Filled with curiosity, he decided to try drugs. It was just a few days after Christmas when he met a friend on a bridge. They smoked some pot from a pipe made from an empty coke can. “I liked it. It gave me a really good feeling. It was like a feeling that I had never felt before. It’s so hard to describe. It’s like enjoying something… a lot. I’m not saying that I had a bad time. I actually liked it and that’s why usage progressed. At first I was like I was just gonna do a little bit and I’d never do it again.”
After nearly a month of using pot, usage became constant. Some days he spent as much as $20 on pot. He also started drinking, smoking and shoplifting anything he desired.

He smoked three times a day
“I was doing it before school, during school, every single day. I did it at least three times a day or whenever I could handle it.”

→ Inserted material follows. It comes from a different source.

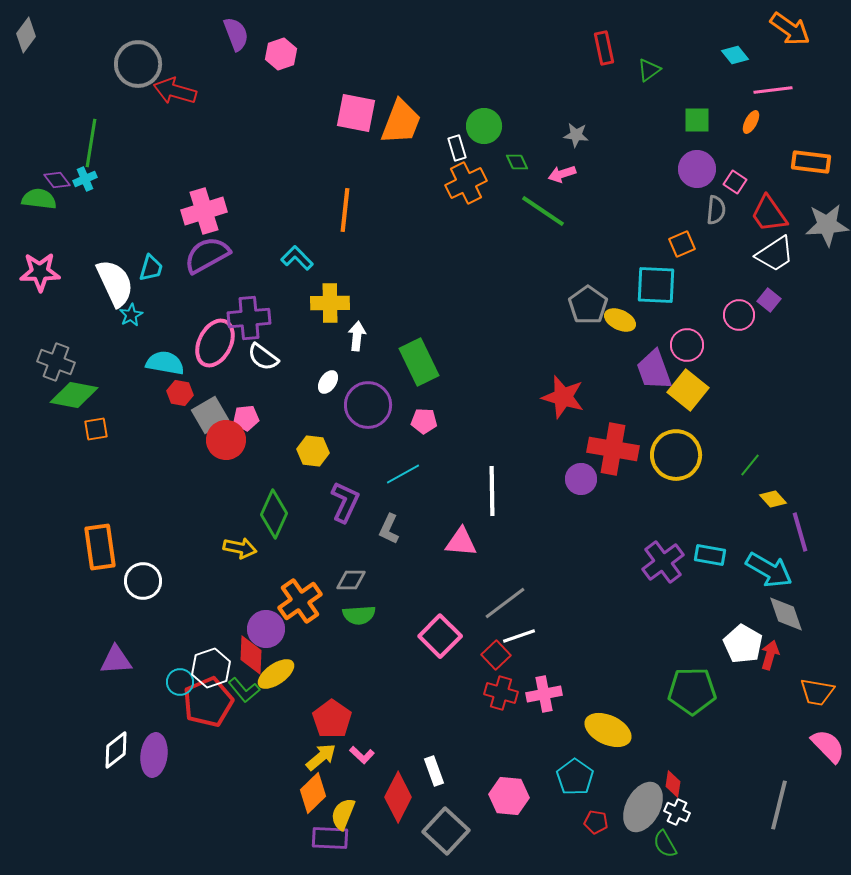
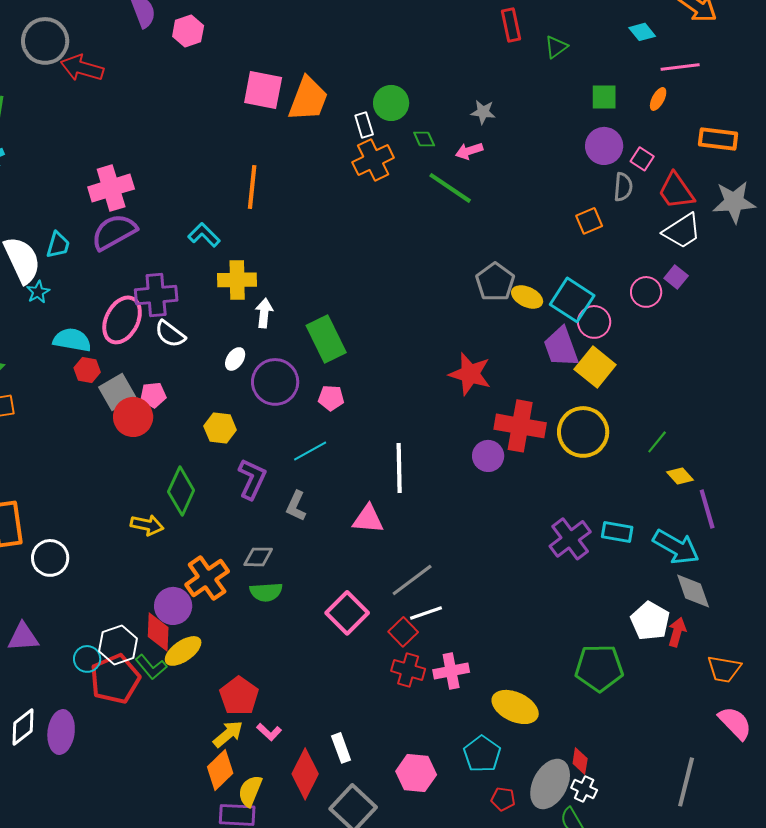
cyan square: (656, 285) -> (572, 300), moved, turned 30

Usually he would “kick back” with his friends and a brother of theirs that was a drug dealer. “Whenever I wanted some, all I had to do was go over to their house. It was cool with them. They’d say, ‘Sure, have a hit.’ Besides, they had a lot of spares. I basically never had to pay.”
Or he got pot by helping other people get some. “I did hook up people who needed it. I didn’t get any money out of it but my commission was them letting me smoke as much as I wanted.”

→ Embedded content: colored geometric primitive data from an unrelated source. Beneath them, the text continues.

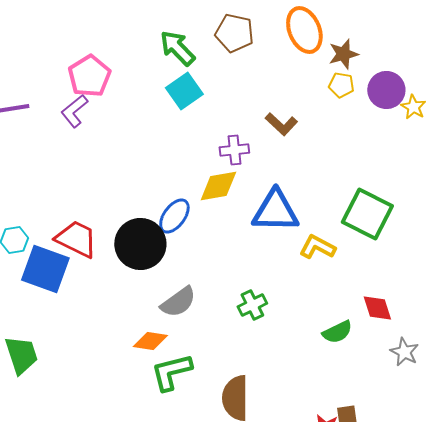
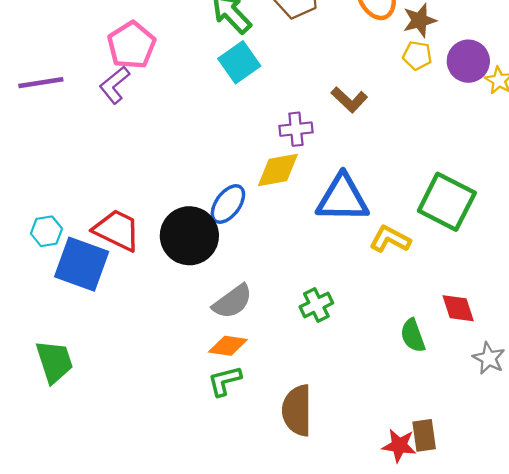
green semicircle: (337, 332) -> (413, 336), turned 96
orange diamond: (150, 341) -> (228, 346), moved
green L-shape: (171, 372) -> (225, 381), size x0.7

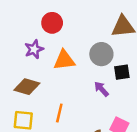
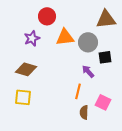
orange triangle: (64, 60) -> (65, 37), moved
orange line: (59, 113) -> (78, 91), moved

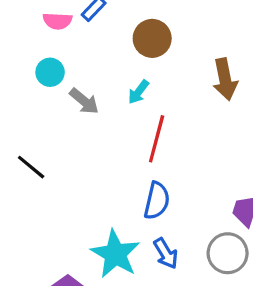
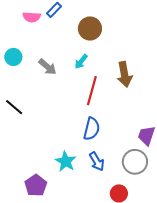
cyan circle: (50, 72) -> (13, 57), moved
brown arrow: (225, 79) -> (125, 74), moved
cyan star: (115, 254) -> (66, 161), size x0.7

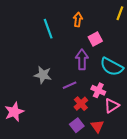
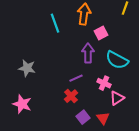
orange arrow: (78, 19) -> (84, 14), size x1.5
gray star: (43, 75) -> (27, 68), moved
red cross: (81, 104) -> (71, 96), moved
pink star: (14, 112) -> (22, 104), turned -30

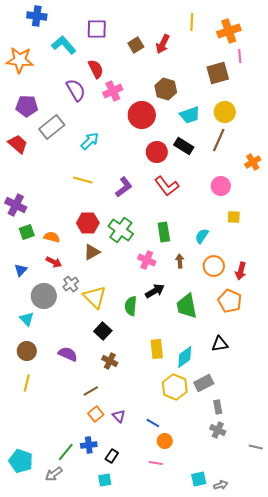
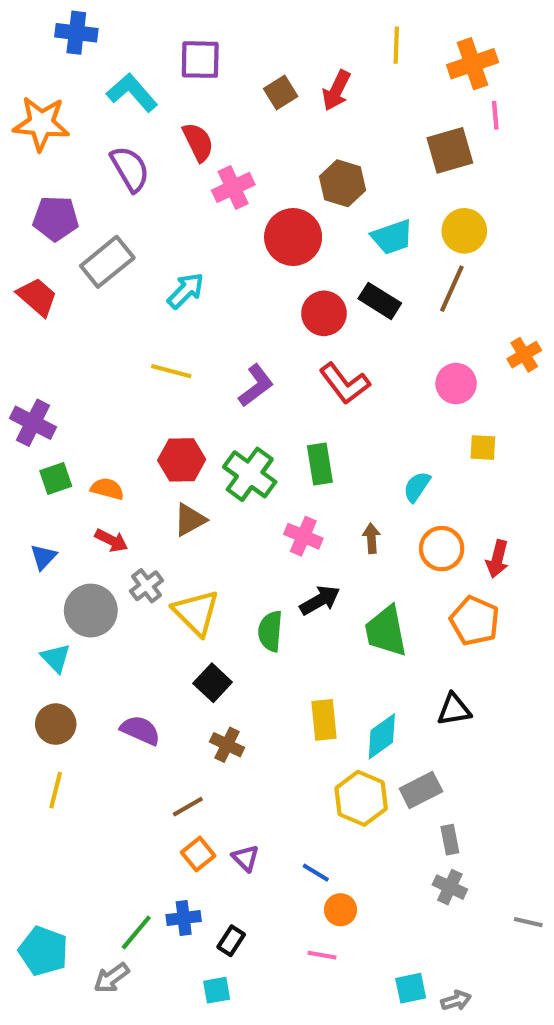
purple semicircle: (76, 90) -> (130, 169), moved
orange cross: (253, 162) -> (524, 355), moved
green rectangle: (164, 232) -> (320, 464), moved

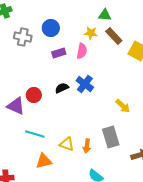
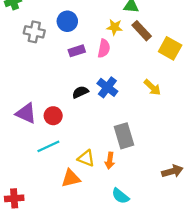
red circle: (34, 95) -> (53, 116), moved
yellow arrow: (123, 106) -> (152, 87), moved
cyan line: (35, 134) -> (48, 146), turned -42
gray rectangle: (111, 137) -> (124, 136), moved
orange triangle: (44, 161) -> (71, 178), moved

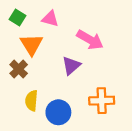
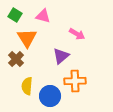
pink arrow: (90, 40) -> (77, 34), size x0.7
orange cross: (102, 101) -> (75, 81), moved

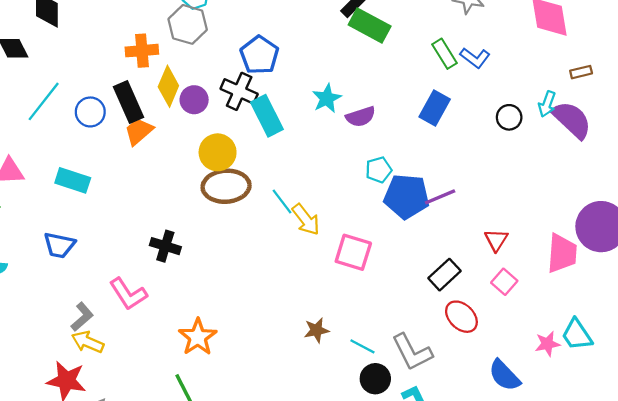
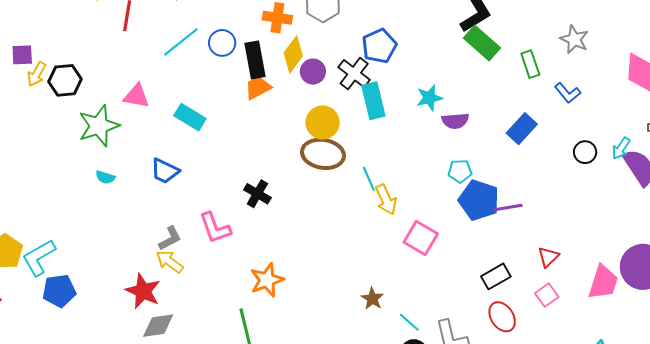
green rectangle: (445, 54) -> (530, 64), moved
blue circle: (90, 112) -> (222, 43), moved
brown star: (316, 330) -> (372, 299), turned 30

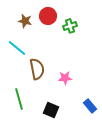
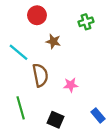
red circle: (48, 16) -> (37, 15), moved
brown star: (25, 21) -> (53, 41), moved
green cross: (70, 26) -> (86, 22), moved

But sometimes he needed money to chip in for drugs at parties. He stole from his mom or broke into cars. He and his friends would vandalize cars for fun and, if they were lucky, they would find money in the glove compartment.
“Once we found $50 in the glove compartment of a car. That just made us break into cars more and more.”
Within six months, he was out of control. Drugs were running his life.
“I thought I knew what I was doing. I didn’t see having fun as a problem.”
His grades slipped to Ds and Fs. He also started getting in trouble with the law.
One day he and his friends were walking down an alley (still high on drugs) when they met a crowd that they didn’t like and got into a fight.
Neighbors called the police, who arrested him. The police never found drugs on him. He came home with four stiches on his forehead and a big cut on his elbow.
His parents suspected him of using drugs, but he denied it. When his parents asked why he had gotten into a fight, he said he got beaten up because he was Persian and his friends had tried to protect him. His mom believed him.
Then he was caught with a knife at school.
“I needed a knife for protection. It was just in case anybody tried to attack me. When you get into something like drugs, you’re always afraid somebody is watching you. You’re always afraid that you’ll get caught by your parents or someone. In order to be safe, you feel the need for protection.”
Again he was arrested, suspended for five days, and recommended for expulsion. Soon his parents found out about his drug habit. At first they grounded him, but that didn’t stop him. He sneaked out of his house to see his friends.
“I hadn’t changed. They [my parents] could see it in my eyes. Someone who does drugs looks different…blood shot eyes, bad odor, a pale face and the way you act just isn’t right. I saw the disappointment in my mother’s eyes. My dad was disappointed too because I was always the good kid in the family. I was always into helping my parents and doing good stuff.”
He continued, “But, I really don’t know my dad’s reaction. He sat with me and we just talked. He asked me, ‘why?’ I couldn’t look him in the eyes; it was too hard. He kept asking why and I couldn’t give him an answer and he let me go.”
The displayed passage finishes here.